La mentalidad clásica se basa en la idea de que los prismas no deben ser prescritos en ausencia de síntomas de disfunción binocular. Las medidas típicas de la visión binocular no estrábica se podrían resumir en estas cuatro:
1. Heteroforia:
Representa la posición natural de los ejes visuales en ausencia de fusión y por lo tanto corresponde a la parte de la desviación debida al sistema de vergencias.
2. Disparidad de Fijación:
Representa un pequeño desalineamiento de los ejes visuales durante la visión binocular, normalmente medida en segundos de arco. Aunque para muchos clínicos alude a la presencia de estrés en el sistema visual, otros lo consideran un error resuelto necesario para el sistema de control de vergencias.
3. Foria Asociada:
Es la cantidad de prisma necesaria para disminuir la disparidad de fijación a cero. La existencia de foria asociada en pacientes sintomáticos es indicativo de estrés visual y requiere tratamiento.
4. Reserva de Vergencia Fusional:
Esta medida valora la capacidad del sistema de vergencias para controlar la heteroforia. Se utiliza como forma general el criterio de Sheard, según el cual la reserva de vergencia fusional deber ser, al menos, el doble de la heteroforia presente.
Cada una de estos valores informan sobre un aspecto específico de la visión binocular, y mientras que muchos optometristas solo se basan en uno de los parámetros para determinar un tratamiento, otros se basan en la combinación de varios para la toma de decisiones. Esta falta de consenso en la literatura debe corregirse para proveer las bases inequívocas de la prescripción de prismas.
El criterio de Sheard es un método razonable y meditado para cuantificar la prescripción pero no existen estudios aleatorios y controlados que demuestren su eficacia. Muchos profesionales defienden la importancia de la foria asociada como medida fundamental para la eliminación de los síntomas.

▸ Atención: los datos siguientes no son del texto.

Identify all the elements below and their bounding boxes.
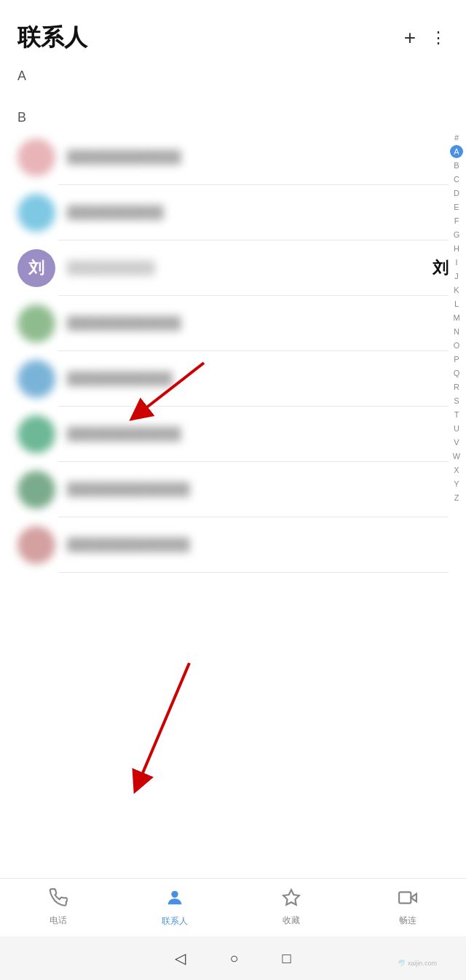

Antes de prescribir el valor prismático definitivo, es necesario probar los prismas compensadores durante al menos diez minutos. Pasado este tiempo, se vuelve a medir la foria asociada y, si esta vuelve al valor inicial significa que el mecanismo de adaptación de vergencias es demasiado fuerte para compensarse con el prisma, por lo que no tendra beneficio clínico ninguno. Por otro lado, si la foria asociada es nula tras la prueba, constituirá la prescripción definitiva y será el tratamiento de elección.